A story of a school

A couple of weeks ago, I went on a field trip with UNICEF to a small school in the hills outside Gleno town in Timor-Leste’s coffee-rich Ermera municipality. I was writing a story about new school buildings UNICEF has funded, which I’ve now done a couple of times in different villages across the country.

This school was far and away the best I’ve seen in all those trips. I was blown away. It wasn’t supposed to be… good.

IMG_2281[1]Ermera mountain forests on the way up from Dili

Timor-Leste’s education system was utterly kneecapped during two waves of colonisation and has struggled to recover in the 15 years since independence was restored.

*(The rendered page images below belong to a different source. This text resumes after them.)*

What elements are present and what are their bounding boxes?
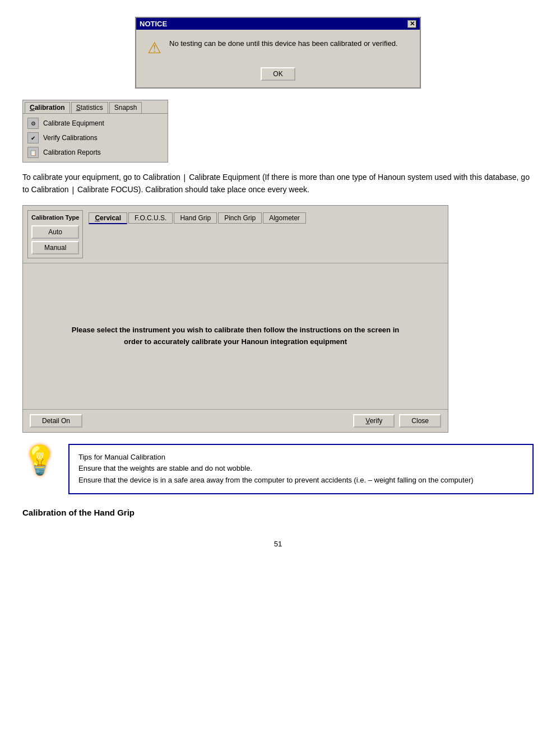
tab-algometer[interactable]: Algometer bbox=[263, 212, 306, 224]
verify-calibrations-icon: ✔ bbox=[27, 132, 39, 143]
calib-content-text: Please select the instrument you wish to… bbox=[67, 324, 404, 348]
menu-item-calibrate-equipment[interactable]: ⚙ Calibrate Equipment bbox=[23, 116, 168, 131]
verify-button[interactable]: Verify bbox=[353, 414, 395, 428]
tips-line1: Ensure that the weights are stable and d… bbox=[78, 463, 523, 475]
ok-button[interactable]: OK bbox=[261, 67, 295, 81]
tab-statistics[interactable]: Statistics bbox=[71, 102, 108, 113]
calib-type-label: Calibration Type bbox=[31, 214, 79, 221]
calib-top: Calibration Type Auto Manual Cervical F.… bbox=[23, 206, 448, 263]
tab-pinch-grip[interactable]: Pinch Grip bbox=[218, 212, 262, 224]
menu-item-verify-calibrations[interactable]: ✔ Verify Calibrations bbox=[23, 131, 168, 145]
bottom-heading: Calibration of the Hand Grip bbox=[22, 508, 534, 517]
tips-title: Tips for Manual Calibration bbox=[78, 452, 523, 463]
tips-line2: Ensure that the device is in a safe area… bbox=[78, 475, 523, 486]
menu-item-calibration-reports[interactable]: 📋 Calibration Reports bbox=[23, 145, 168, 160]
tips-section: 💡 Tips for Manual Calibration Ensure tha… bbox=[22, 444, 534, 494]
notice-title: NOTICE bbox=[140, 20, 167, 28]
menu-tabbar: Calibration Statistics Snapsh bbox=[23, 100, 168, 114]
notice-ok-area: OK bbox=[136, 63, 420, 87]
manual-button[interactable]: Manual bbox=[31, 241, 79, 254]
calibrate-equipment-icon: ⚙ bbox=[27, 118, 39, 129]
separator1: | bbox=[184, 172, 186, 184]
menu-items: ⚙ Calibrate Equipment ✔ Verify Calibrati… bbox=[23, 114, 168, 162]
page-number: 51 bbox=[22, 540, 534, 548]
calib-footer: Detail On Verify Close bbox=[23, 409, 448, 432]
calibration-type-box: Calibration Type Auto Manual bbox=[27, 210, 83, 258]
calibration-panel: Calibration Type Auto Manual Cervical F.… bbox=[22, 205, 448, 433]
instrument-tabs: Cervical F.O.C.U.S. Hand Grip Pinch Grip… bbox=[89, 210, 443, 224]
menu-item-label: Verify Calibrations bbox=[43, 134, 98, 142]
footer-right: Verify Close bbox=[353, 414, 441, 428]
menu-item-label: Calibrate Equipment bbox=[43, 119, 104, 127]
tab-snapshot[interactable]: Snapsh bbox=[109, 102, 142, 113]
calibration-reports-icon: 📋 bbox=[27, 147, 39, 158]
menu-screenshot: Calibration Statistics Snapsh ⚙ Calibrat… bbox=[22, 100, 168, 163]
tab-hand-grip[interactable]: Hand Grip bbox=[174, 212, 217, 224]
notice-message: No testing can be done until this device… bbox=[169, 39, 398, 49]
calib-content-area: Please select the instrument you wish to… bbox=[23, 263, 448, 409]
intro-paragraph: To calibrate your equipment, go to Calib… bbox=[22, 171, 534, 196]
notice-body: ⚠ No testing can be done until this devi… bbox=[136, 30, 420, 63]
tab-cervical[interactable]: Cervical bbox=[89, 212, 127, 224]
tab-focus[interactable]: F.O.C.U.S. bbox=[128, 212, 173, 224]
close-button[interactable]: Close bbox=[399, 414, 441, 428]
warning-icon: ⚠ bbox=[147, 39, 161, 57]
tips-box: Tips for Manual Calibration Ensure that … bbox=[68, 444, 534, 494]
bulb-icon: 💡 bbox=[22, 444, 57, 476]
separator2: | bbox=[72, 184, 74, 196]
paragraph-text3: Calibrate FOCUS). Calibration should tak… bbox=[77, 185, 309, 194]
tab-calibration[interactable]: Calibration bbox=[25, 102, 70, 113]
notice-titlebar: NOTICE ✕ bbox=[136, 18, 420, 30]
paragraph-text1: To calibrate your equipment, go to Calib… bbox=[22, 173, 180, 182]
footer-left: Detail On bbox=[30, 414, 82, 428]
close-icon[interactable]: ✕ bbox=[407, 20, 416, 28]
menu-item-label: Calibration Reports bbox=[43, 149, 101, 156]
notice-dialog: NOTICE ✕ ⚠ No testing can be done until … bbox=[135, 17, 421, 89]
auto-button[interactable]: Auto bbox=[31, 225, 79, 239]
detail-on-button[interactable]: Detail On bbox=[30, 414, 82, 428]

The first, Portugal’s, saw barely any investment into the then-neglected colony, which Portugal considered a convenient source of sandalwood wealth and a strategic thorn in the side of its colonial competitor, Holland – and not very much more. Little development occurred outside of Dili, and the few schools that were supported were taught in Portuguese, which remains an official language through little more than the fact it was a less political choice of administrative tongue after the Indonesian occupation ended in 1999. (Tetun, Timor-Leste’s most widely spoken local language and the country’s other official language was said to lack the sophistication required of an administrative or legal vernacular, and curricula for many grades still choose Portuguese as the language of instruction).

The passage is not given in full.